- [What this task involves] Which lines of the entries below contain the string "slider"? Copy each one.

Task input below:

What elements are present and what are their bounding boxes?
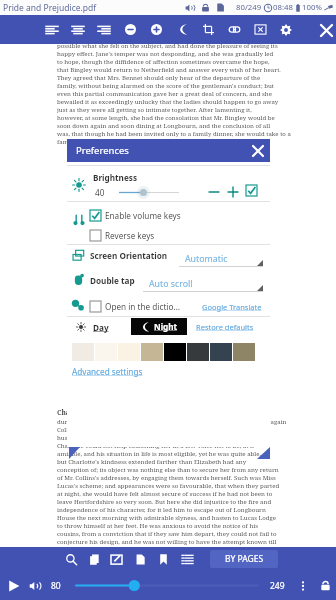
button[interactable]: Night bbox=[131, 318, 187, 335]
staticText: just as they were all getting so intimat… bbox=[57, 105, 252, 113]
staticText: BY PAGES bbox=[225, 553, 264, 565]
staticText: family, and had not been invited at once… bbox=[57, 137, 262, 145]
staticText: at night, she would have felt almost sec… bbox=[57, 489, 273, 497]
staticText: Auto scroll bbox=[149, 278, 193, 290]
staticText: to throw himself at her feet. He was anx… bbox=[57, 521, 258, 529]
button[interactable]: Zoom in bbox=[143, 16, 169, 43]
staticText: Pride and Prejudice.pdf bbox=[3, 2, 97, 14]
button[interactable]: Annotate bbox=[105, 547, 127, 571]
button[interactable]: Checkbox bbox=[88, 228, 102, 242]
button[interactable]: Contents bbox=[176, 547, 198, 571]
staticText: possible what she felt on the subject, a… bbox=[57, 41, 278, 49]
button[interactable]: Crop bbox=[195, 16, 221, 43]
staticText: Chapter 22 bbox=[57, 408, 94, 417]
staticText: Automatic bbox=[185, 253, 228, 265]
button[interactable]: Bookmark bbox=[152, 547, 174, 571]
button[interactable]: Lock rotation bbox=[316, 571, 334, 600]
staticText: Reverse keys bbox=[105, 230, 155, 241]
button[interactable]: Align left bbox=[39, 16, 65, 43]
button[interactable]: Link bbox=[221, 16, 247, 43]
button[interactable]: Fit page bbox=[247, 16, 273, 43]
staticText: conception of; its object was nothing el… bbox=[57, 465, 279, 473]
staticText: soon down again and soon dining at Longb… bbox=[57, 121, 271, 129]
staticText: 249 bbox=[270, 580, 285, 592]
staticText: family, without being alarmed on the sco… bbox=[57, 81, 274, 89]
staticText: Collins was at leisure to look around hi… bbox=[57, 425, 271, 433]
staticText: but Charlotte's kindness extended farthe… bbox=[57, 457, 247, 465]
button[interactable]: Checkbox bbox=[88, 299, 102, 313]
button[interactable]: BY PAGES bbox=[210, 550, 278, 568]
button[interactable]: Google Translate bbox=[202, 302, 262, 312]
button[interactable]: Volume bbox=[24, 571, 46, 600]
staticText: They agreed that Mrs. Bennet should only… bbox=[57, 73, 261, 81]
staticText: House the next morning with admirable sl… bbox=[57, 513, 277, 521]
button[interactable]: Align right bbox=[91, 16, 117, 43]
button[interactable]: Restore defaults bbox=[196, 322, 254, 332]
button[interactable]: Close bbox=[317, 21, 335, 39]
button[interactable]: Night mode bbox=[169, 16, 195, 43]
button[interactable]: Select Automatic bbox=[179, 253, 263, 267]
staticText: 100% bbox=[302, 2, 322, 13]
button[interactable]: Checkbox bbox=[88, 208, 102, 222]
button[interactable]: Advanced settings bbox=[72, 366, 143, 377]
staticText: that Bingley would return to Netherfield… bbox=[57, 65, 281, 73]
staticText: Screen Orientation bbox=[90, 250, 168, 261]
staticText: of Mr. Collins's addresses, by engaging … bbox=[57, 473, 276, 481]
staticText: Double tap bbox=[90, 275, 135, 286]
button[interactable]: Brightness slider bbox=[113, 186, 179, 199]
staticText: was, that though he had been invited onl… bbox=[57, 129, 291, 137]
button[interactable]: More options bbox=[294, 571, 312, 600]
staticText: independence of his character, for it le… bbox=[57, 505, 266, 513]
button[interactable]: Notes bbox=[129, 547, 151, 571]
button[interactable]: Settings bbox=[273, 16, 299, 43]
button[interactable]: Search bbox=[60, 547, 82, 571]
staticText: 08:48 bbox=[273, 2, 293, 13]
staticText: 80/249 bbox=[236, 2, 262, 13]
staticText: conjecture his design, and he was not wi… bbox=[57, 537, 277, 545]
staticText: Preferences bbox=[76, 144, 129, 157]
staticText: Open in the dictio… bbox=[105, 301, 180, 312]
button[interactable]: Play bbox=[3, 571, 25, 600]
button[interactable]: Page slider bbox=[70, 571, 264, 600]
staticText: husband, and continually was she repeati… bbox=[57, 433, 256, 441]
button[interactable]: Select Auto scroll bbox=[143, 278, 263, 292]
staticText: Enable volume keys bbox=[105, 210, 181, 221]
button[interactable]: Day bbox=[93, 322, 109, 333]
staticText: Night bbox=[154, 321, 178, 332]
staticText: amiable, and his situation in life is mo… bbox=[57, 449, 261, 457]
staticText: to hope, though the diffidence of affect… bbox=[57, 57, 270, 65]
staticText: even this partial communication gave her… bbox=[57, 89, 272, 97]
button[interactable]: Increase brightness bbox=[224, 183, 241, 200]
staticText: Brightness bbox=[93, 172, 138, 183]
staticText: however, at some length, she had the con… bbox=[57, 113, 275, 121]
staticText: Lucas's scheme; and appearances were so … bbox=[57, 481, 280, 489]
button[interactable]: Close dialog bbox=[249, 142, 267, 160]
staticText: Charlotte could not help cautioning her … bbox=[57, 441, 255, 449]
staticText: 40 bbox=[95, 187, 105, 198]
button[interactable]: Checkbox bbox=[244, 183, 258, 197]
staticText: bewailed it as exceedingly unlucky that … bbox=[57, 97, 279, 105]
staticText: cousins, from a conviction that if they … bbox=[57, 529, 277, 537]
staticText: happy effect. Jane's temper was not desp… bbox=[57, 49, 274, 57]
button[interactable]: Zoom out bbox=[117, 16, 143, 43]
button[interactable]: Decrease brightness bbox=[205, 183, 222, 200]
staticText: 80 bbox=[51, 580, 61, 592]
button[interactable]: Pages bbox=[83, 547, 105, 571]
button[interactable]: Align center bbox=[65, 16, 91, 43]
staticText: during the whole of the next day; and th… bbox=[57, 417, 287, 425]
staticText: leave Hertfordshire so very soon. But he… bbox=[57, 497, 272, 505]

End of Task input.

- [Answer below]
button[interactable]: Brightness slider bbox=[113, 186, 179, 199]
button[interactable]: Page slider bbox=[70, 571, 264, 600]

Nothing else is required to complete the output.